The National Association of Motorists claims the number of injury crashes at the 13 camera-enforced intersections in Virginia Beach is nearly 20 percent greater than it would have been if they had never been installed. But the city says those claims couldn’t be further from the truth.
“Unfortunately he just doesn’t have a valid study. It’s just invalid science,” said Robert Gey, Traffic Engineer for Virginia Beach. “I understand the theory and I understand what he’s saying but we’re not seeing it. Lots of different things are going on and lots of different things are changing and they happen regardless of the program.”
Drew Lankford with the Virginia Beach Department of Public Works released the following statement:
Bahen’s study is questionable for a number of reason, mainly because his comparisons are invalid since the factors involved differ greatly from what the City is required to take into account. He ignores other factors such as weather conditions, the huge increase in drivers using their cell phones while driving, and other conditions. He ignores the fact that these cameras are put at high-risk intersections for a reason. His factors are very restricted and narrow, and he tries comparing apples to pineapples. As a result, he has presented a situation where he starts with a conclusion and looks for facts that will back up his conclusion. The results are a very inaccurate picture of what is actually taking place.

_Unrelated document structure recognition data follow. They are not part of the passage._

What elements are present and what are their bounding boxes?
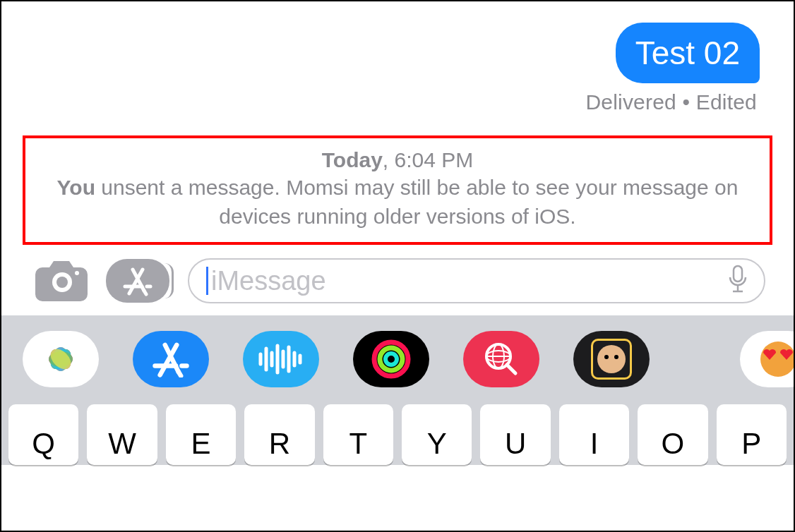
svg-point-34 — [385, 353, 397, 365]
conversation-area: Test 02 Delivered • Edited — [1, 1, 794, 114]
memoji-face-icon — [597, 345, 626, 373]
appstore-icon — [122, 265, 153, 296]
compose-placeholder: iMessage — [211, 266, 326, 296]
app-fitness[interactable] — [353, 331, 429, 387]
app-strip[interactable] — [1, 315, 794, 397]
message-input[interactable]: iMessage — [188, 258, 765, 303]
svg-rect-8 — [734, 266, 742, 282]
camera-icon — [35, 258, 88, 301]
unsent-you: You — [57, 176, 95, 199]
key-i[interactable]: I — [559, 404, 629, 465]
photos-icon — [42, 340, 80, 378]
app-find[interactable] — [463, 331, 539, 387]
key-y[interactable]: Y — [402, 404, 472, 465]
key-e[interactable]: E — [166, 404, 236, 465]
activity-rings-icon — [371, 339, 412, 380]
svg-line-23 — [179, 372, 181, 376]
key-t[interactable]: T — [323, 404, 393, 465]
svg-point-2 — [75, 271, 79, 275]
unsent-body: unsent a message. Momsi may still be abl… — [95, 176, 738, 228]
outgoing-message-bubble[interactable]: Test 02 — [616, 23, 760, 83]
unsent-notice: You unsent a message. Momsi may still be… — [32, 174, 763, 231]
appstore-icon — [153, 341, 189, 377]
message-status: Delivered • Edited — [585, 90, 757, 114]
text-cursor — [206, 267, 208, 295]
keyboard-row-1: Q W E R T Y U I O P — [1, 397, 794, 465]
key-w[interactable]: W — [87, 404, 157, 465]
key-p[interactable]: P — [717, 404, 787, 465]
app-memoji[interactable] — [573, 331, 650, 387]
svg-point-1 — [56, 277, 68, 288]
app-drawer-toggle[interactable] — [106, 259, 169, 303]
annotation-highlight-box: Today, 6:04 PM You unsent a message. Mom… — [23, 135, 772, 245]
key-r[interactable]: R — [244, 404, 314, 465]
key-u[interactable]: U — [480, 404, 550, 465]
app-audio-message[interactable] — [243, 331, 319, 387]
sticker-icon — [740, 331, 794, 387]
key-q[interactable]: Q — [8, 404, 78, 465]
app-stickers[interactable] — [740, 331, 794, 387]
svg-point-33 — [380, 348, 402, 370]
timestamp-day: Today — [322, 148, 383, 171]
app-appstore[interactable] — [133, 331, 209, 387]
memoji-frame-icon — [591, 339, 632, 380]
unsent-timestamp: Today, 6:04 PM — [32, 148, 763, 172]
microphone-icon — [727, 265, 748, 294]
magnifier-globe-icon — [482, 339, 521, 379]
compose-row: iMessage — [1, 256, 794, 315]
svg-line-36 — [507, 365, 515, 373]
app-photos[interactable] — [23, 331, 99, 387]
waveform-icon — [256, 343, 306, 375]
camera-button[interactable] — [35, 258, 88, 304]
timestamp-time: , 6:04 PM — [383, 148, 473, 171]
key-o[interactable]: O — [638, 404, 707, 465]
dictation-button[interactable] — [727, 265, 748, 297]
svg-line-7 — [144, 291, 146, 294]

Here are the locations of the monitored intersections:
1. Virginia Beach Blvd (west) at Independence Blvd (north)
2. Indian River Rd (west) at Kempsville Rd (north)
3. Indian River Rd (west) at Military Hwy (south)

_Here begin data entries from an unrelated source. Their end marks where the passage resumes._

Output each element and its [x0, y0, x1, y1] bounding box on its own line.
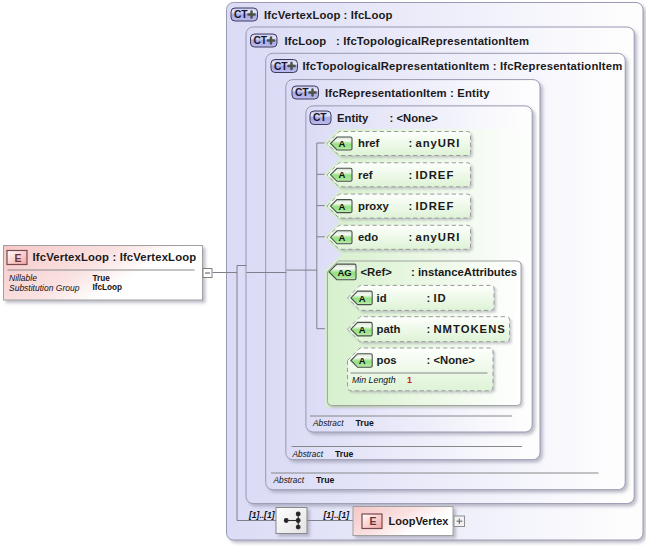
svg-text:[1]..[1]: [1]..[1]: [248, 510, 276, 520]
svg-text:Min Length: Min Length: [352, 375, 396, 385]
svg-text:: IDREF: : IDREF: [409, 200, 455, 212]
svg-text:A: A: [359, 293, 366, 304]
svg-text:IfcVertexLoop : IfcVertexLoop: IfcVertexLoop : IfcVertexLoop: [33, 251, 197, 263]
svg-text:IfcLoop: IfcLoop: [285, 35, 327, 47]
svg-text:: <None>: : <None>: [427, 354, 476, 366]
svg-text:CT: CT: [234, 9, 248, 20]
svg-text:: ID: : ID: [427, 292, 447, 304]
svg-text:A: A: [359, 324, 366, 335]
svg-text:Abstract: Abstract: [292, 449, 324, 459]
svg-text:: IDREF: : IDREF: [409, 169, 455, 181]
svg-text:ref: ref: [358, 169, 373, 181]
svg-text:Abstract: Abstract: [273, 475, 305, 485]
svg-text:AG: AG: [337, 267, 351, 278]
svg-text:path: path: [377, 323, 401, 335]
svg-text:[1]..[1]: [1]..[1]: [323, 510, 351, 520]
svg-text:proxy: proxy: [358, 200, 389, 212]
svg-text:A: A: [339, 138, 346, 149]
svg-text:E: E: [14, 252, 21, 264]
svg-text:IfcVertexLoop: IfcVertexLoop: [264, 9, 341, 21]
svg-text:1: 1: [407, 375, 412, 385]
svg-text:LoopVertex: LoopVertex: [389, 515, 450, 527]
svg-text:: instanceAttributes: : instanceAttributes: [411, 266, 517, 278]
svg-text:href: href: [358, 137, 380, 149]
svg-text:id: id: [377, 292, 387, 304]
svg-text:Entity: Entity: [337, 112, 369, 124]
svg-text:IfcLoop: IfcLoop: [93, 283, 123, 292]
svg-text:<Ref>: <Ref>: [361, 266, 393, 278]
svg-text:IfcTopologicalRepresentationIt: IfcTopologicalRepresentationItem : IfcRe…: [303, 60, 623, 72]
svg-text:CT: CT: [274, 61, 288, 72]
svg-text:: anyURI: : anyURI: [409, 231, 461, 243]
svg-text:A: A: [359, 355, 366, 366]
svg-text:: NMTOKENS: : NMTOKENS: [427, 323, 506, 335]
svg-text:True: True: [316, 475, 335, 485]
svg-text:True: True: [93, 274, 111, 283]
svg-text:Nillable: Nillable: [9, 273, 37, 283]
svg-text:A: A: [339, 232, 346, 243]
svg-text:True: True: [335, 449, 354, 459]
svg-text:CT: CT: [253, 35, 267, 46]
svg-text:IfcRepresentationItem : Entity: IfcRepresentationItem : Entity: [325, 87, 490, 99]
svg-text:CT: CT: [295, 87, 309, 98]
svg-text:: IfcLoop: : IfcLoop: [344, 9, 393, 21]
svg-text:A: A: [339, 201, 346, 212]
svg-text:Abstract: Abstract: [312, 418, 344, 428]
svg-text:Substitution Group: Substitution Group: [9, 283, 80, 293]
svg-text:A: A: [339, 169, 346, 180]
svg-text:pos: pos: [377, 354, 397, 366]
svg-text:: <None>: : <None>: [390, 112, 439, 124]
svg-text:E: E: [369, 515, 376, 527]
svg-text:True: True: [356, 418, 375, 428]
svg-text:CT: CT: [313, 112, 327, 123]
svg-text:: anyURI: : anyURI: [409, 137, 461, 149]
svg-text:: IfcTopologicalRepresentation: : IfcTopologicalRepresentationItem: [336, 35, 529, 47]
svg-text:edo: edo: [358, 231, 378, 243]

4. Holland Rd (east & west) at Rosemont Rd
5. General Booth Blvd (south) at Dam Neck Rd (east)
6. Virginia Beach Blvd (east) at Great Neck Rd (south)
7. Princess Anne Rd (north) at Lynnhaven Pkwy
8. Princess Anne Rd (south) at Dam Neck Rd
9. Independence Blvd (north) at Bonney Rd (west)
10. Lynnhaven Pkwy (south) at International Pkwy
11. London Bridge Rd (north) at Dam Neck Rd
12. Northampton Blvd (south) at Diamond Springs Rd
13. Baxter Rd (east) at Independence Blvd
10 On Your Side took a closer look at the system causing all the controversy. Each ticket for a red light violation with the Redflex Traffic System in Virginia Beach is only $50. But the National Association of Motorists points to how quickly that adds up to the city’s benefit. In the last fiscal year the city collected $2,073,970.31 off driver’s mistakes.
“We believe it’s modifying drivers behaviors in a positive way to hopefully positively influence traffic safety in the city of Virginia Beach,” said Master Police Officer Paul Graziano. “On average we approve between 30-35% of the activations that we review. If we wanted to go letter of the law we’d probably approve 75 percent or 85 percent.”
He says those are usually the most dangerous they see, leaving possibly millions more dollars from minor mistakes they could collect drive on. Graziano says they’re just not in the business to approve everything for money.